Tbr will provide a standard 20mm lift. The OME coils are £65 (inc tax) and the OME struts are £75 (inc tax). There is some welding required here though as the struts are bare struts. See http://www.tbruk.com/ and click on Nissan then xtrail. 

Phantom


----------



## The Mad Hat Man (Oct 3, 2006)

Phantom798 said:


> You may well have a point!
> I got mired in mud in a lane today and by the time I got her out (with it must be said the kind assistance of a farmer) there was mud all through the interior and I've been cleaning her out this afternoon... I needed MTs (rather than ATs) and more clearance that I have at present - an old mk3 landy would provide that and cost the same as new shocks and springs for the x-trail.
> 
> However, I'd still like to do this if only to improve the x-trails ride. I'll be hanging onto her for a few years yet and I use her regularly in a lot of lane type roads, even without doing `green laning' with the inherent risks of scratchs to the paintwork.
> ...



I have General Grabber AT2's on my X-T and find them fine - a fairly agressive tread, so a little more road noise, but hard wearing as well.

Dont forget, if you trick up you X-T, the resale value will drop like a stone, if it looks like it has gone off-road. Mind you - prices for SUV's have dropped like a stone recently, somone I know said that he has seen deals for new Naviras at less then he paid for his, second hand, two years ago .


----------



## Phantom798 (Oct 31, 2008)

The Mad Hat Man said:


> I have General Grabber AT2's on my X-T and find them fine - a fairly agressive tread, so a little more road noise, but hard wearing as well.
> 
> Dont forget, if you trick up you X-T, the resale value will drop like a stone, if it looks like it has gone off-road. Mind you - prices for SUV's have dropped like a stone recently, somone I know said that he has seen deals for new Naviras at less then he paid for his, second hand, two years ago .

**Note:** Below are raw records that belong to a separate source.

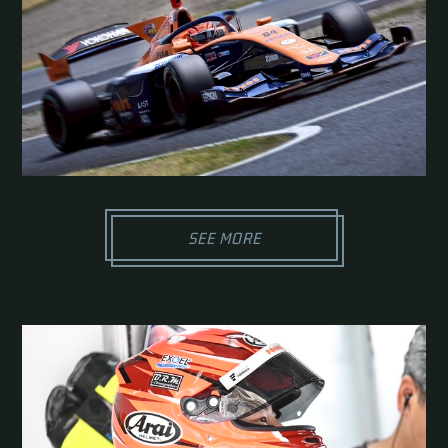
SEE MORE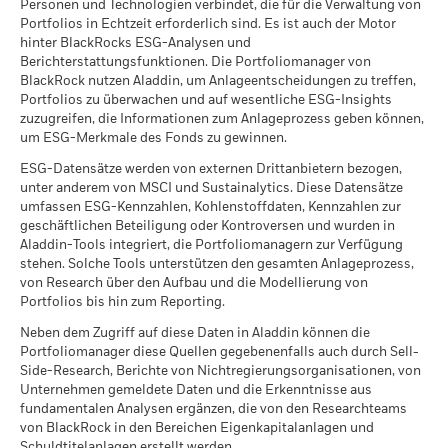
Aufgrund von Währungsschwankungen kann Ihre Rendite
MSCI ESG Qualitätswert –
Personen und Technologien verbindet, die für die Verwaltung von
100,00
für die Geschäftsentwicklung, die für den Fonds zur
ein Entleiher vor der Rückgabe der Werpapiere ausfällt und
werden für Unternehmen berechnet und berichtet, die mehr
Peer Perzentil
höher oder geringer ausfallen, falls Sie in einer anderen
Portfolios in Echtzeit erforderlich sind. Es ist auch der Motor
Verfügung gestellt werden, Informationen (auf Look-
auf Grund von Marktbewegungen der Wert der Sicherheiten
als 5 % ihres Einkommens aus Kraftwerkskohle oder
Sustainability related disclosure - ISWMTSTTL
Per 17.Juli2026
hinter BlackRocks ESG-Analysen und
Währung als derjenigen investieren, in der die
Through-Basis) über diesen zugrunde liegenden Fonds
fällt und / oder der Wert der verliehenen Wertpapiere
Ölsanden erzielen, so wie von MSCI ESG Research definiert.
(en)
Berichterstattungsfunktionen. Die Portfoliomanager von
Wertentwicklung in der Vergangenheit berechnet wurde.
enthalten, soweit diese verfügbar sind.
Fonds in Peer Group
145
ansteigt.
Für das Engagement in Unternehmen, die Einkommen aus
BlackRock nutzen Aladdin, um Anlageentscheidungen zu treffen,
Quelle:
Blackrock.
Per 17.Juli2026
Kraftwerkskohle oder Ölsanden generieren (mit einer
Portfolios zu überwachen und auf wesentliche ESG-Insights
Einkommensschwelle von 0 %), gilt gemäß Definition von
zuzugreifen, die Informationen zum Anlageprozess geben können,
MSCI-Daten zur gewichteten
95,90
Sustainability related disclosure - ISWMTSTTL
MSCI ESG Research Folgendes: Kraftwerkskohle 10,45% und
um ESG-Merkmale des Fonds zu gewinnen.
durchschnittlichen
(de)
Kohlenstoffintensität in
Ölsande 0,00%.
ESG-Datensätze werden von externen Drittanbietern bezogen,
Prozent
unter anderem von MSCI und Sustainalytics. Diese Datensätze
Per 17.Juli2026
Kennzahlen zu geschäftlichen Beteiligungen werden von
umfassen ESG-Kennzahlen, Kohlenstoffdaten, Kennzahlen zur
BlackRock unter Verwendung von MSCI ESG Research-Daten
MSCI-Daten zum impliziten
95,90
geschäftlichen Beteiligung oder Kontroversen und wurden in
Alle Dokumente
berechnet, die Profile für jede spezifische geschäftliche
Temperaturanstieg in Prozent
Aladdin-Tools integriert, die Portfoliomanagern zur Verfügung
Beteiligung eines Unternehmens bereitstellt. BlackRock setzt
stehen. Solche Tools unterstützen den gesamten Anlageprozess,
Per 17.Juli2026
diese Daten wirksam ein, um sich einen Gesamtüberblick
von Research über den Aufbau und die Modellierung von
über alle Bestände zu verschaffen und überträgt sie in das
Portfolios bis hin zum Reporting.
Marktrisiko, dem der Wert eines Fonds gegenüber den oben
Neben dem Zugriff auf diese Daten in Aladdin können die
aufgeführten geschäftlichen Beteiligungsbereichen
Portfoliomanager diese Quellen gegebenenfalls auch durch Sell-
Was ist die MSCI-Kennzahl implizierter
ausgesetzt ist.
Side-Research, Berichte von Nichtregierungsorganisationen, von
Temperaturanstieg (ITR)? Erfahren Sie mehr über
Unternehmen gemeldete Daten und die Erkenntnisse aus
diese zukunftsorientierte, klimabezogene
Mehr anzeigen
Kennzahlen zu geschäftlichen Beteiligungen werden nur
fundamentalen Analysen ergänzen, die von den Researchteams
Kennzahl, wie sie berechnet wird und welche
aufgestellt, um Unternehmen zu identifizieren, zu denen
von BlackRock in den Bereichen Eigenkapitalanlagen und
Annahmen und Einschränkungen bezüglich ihrer
MSCI eine Research durchgeführt hat und zu dem Ergebnis
Schuldtitelanlagen erstellt werden.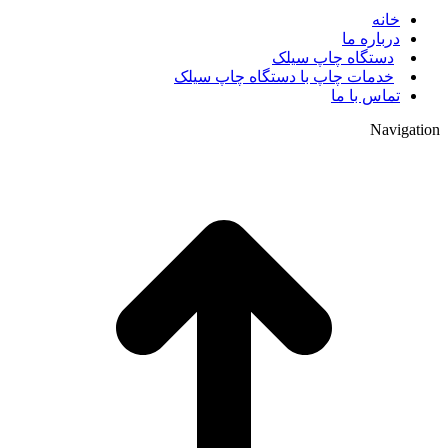
خانه
درباره ما
دستگاه چاپ سیلک
خدمات چاپ با دستگاه چاپ سیلک
تماس با ما
Navigation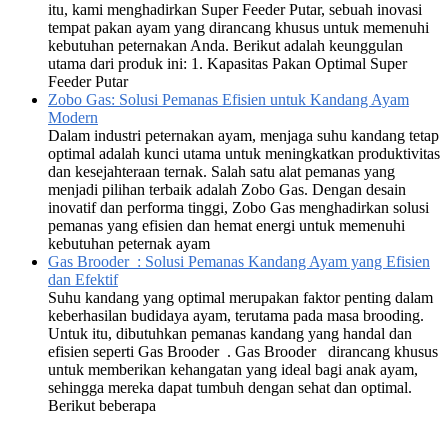
itu, kami menghadirkan Super Feeder Putar, sebuah inovasi
tempat pakan ayam yang dirancang khusus untuk memenuhi
kebutuhan peternakan Anda. Berikut adalah keunggulan
utama dari produk ini: 1. Kapasitas Pakan Optimal Super
Feeder Putar
Zobo Gas: Solusi Pemanas Efisien untuk Kandang Ayam
Modern
Dalam industri peternakan ayam, menjaga suhu kandang tetap
optimal adalah kunci utama untuk meningkatkan produktivitas
dan kesejahteraan ternak. Salah satu alat pemanas yang
menjadi pilihan terbaik adalah Zobo Gas. Dengan desain
inovatif dan performa tinggi, Zobo Gas menghadirkan solusi
pemanas yang efisien dan hemat energi untuk memenuhi
kebutuhan peternak ayam
Gas Brooder : Solusi Pemanas Kandang Ayam yang Efisien
dan Efektif
Suhu kandang yang optimal merupakan faktor penting dalam
keberhasilan budidaya ayam, terutama pada masa brooding.
Untuk itu, dibutuhkan pemanas kandang yang handal dan
efisien seperti Gas Brooder . Gas Brooder dirancang khusus
untuk memberikan kehangatan yang ideal bagi anak ayam,
sehingga mereka dapat tumbuh dengan sehat dan optimal.
Berikut beberapa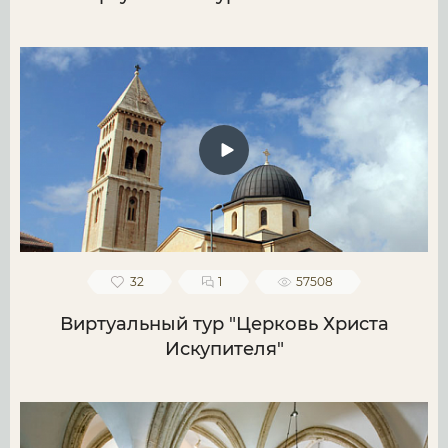
32
1
57508
Виртуальный тур "Церковь Христа
Искупителя"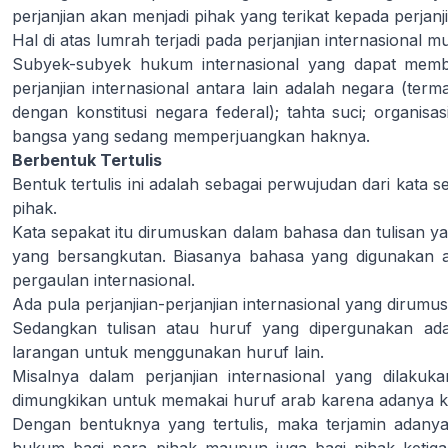
perjanjian akan menjadi pihak yang terikat kepada perjan
Hal di atas lumrah terjadi pada perjanjian internasional m
Subyek-subyek hukum internasional yang dapat membu
perjanjian internasional antara lain adalah negara (ter
dengan konstitusi negara federal); tahta suci; organisas
bangsa yang sedang memperjuangkan haknya.
Berbentuk Tertulis
Bentuk tertulis ini adalah sebagai perwujudan dari kata 
pihak.
Kata sepakat itu dirumuskan dalam bahasa dan tulisan ya
yang bersangkutan. Biasanya bahasa yang digunakan a
pergaulan internasional.
Ada pula perjanjian-perjanjian internasional yang dirumu
Sedangkan tulisan atau huruf yang dipergunakan adal
larangan untuk menggunakan huruf lain.
Misalnya dalam perjanjian internasional yang dilakuk
dimungkikan untuk memakai huruf arab karena adanya 
Dengan bentuknya yang tertulis, maka terjamin adanya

Thanks for this. I've got General Grabber AT2s as well (only 3 weeks old too - so full tread!). I think the resale values are down to the UK road tax situation (which may possibly change post budget speech next month) and the x-trail doesnt do as badly from that tax as say the Terrano ii.

I hear what you say about the upgrade and resale - and in general I would agree (though mine is now getting older anyway (2003) and its perhaps at about the age where I dont have to consider resale value too much) . However, the GSX suspension upgrade by TJM (sold via OEC in the UK) is just a 1" lift but with a significant enhancement on the ride. These are being marketed as a general `suspension enhancement' for the xtrail rather than something for off-roaders (though they do provide a better suspension for green laning!). I've now spoken to people who have had these fitted (who have no interest in green laning - but like to, say, caravan occassionally) and they rave about the upgrade and the smoother ride. Given the suspension system in the xtrail I've realised that this is about as big a lift as one can have using the same Independent suspension system - and I certainly dont want to go for a more radical restructuring of the suspension (which OEC could offer).


----------



## Phantom798 (Oct 31, 2008)

Decided you were right. Cant even buy mud tyres for the Xtrail and too worried about bending her without them. I'm getting a Landy 90 for the mud!


----------



## The Mad Hat Man (Oct 3, 2006)

If you want a bit more comfort, and a cheaper fun motor - go for a Discovery. Nice and cheap now - but look out for corrosion (rear floor, inner wings, footwells and, of course chassis). Best (least complicated option) is a 200Tdi 3dr with no sun roofs.


----------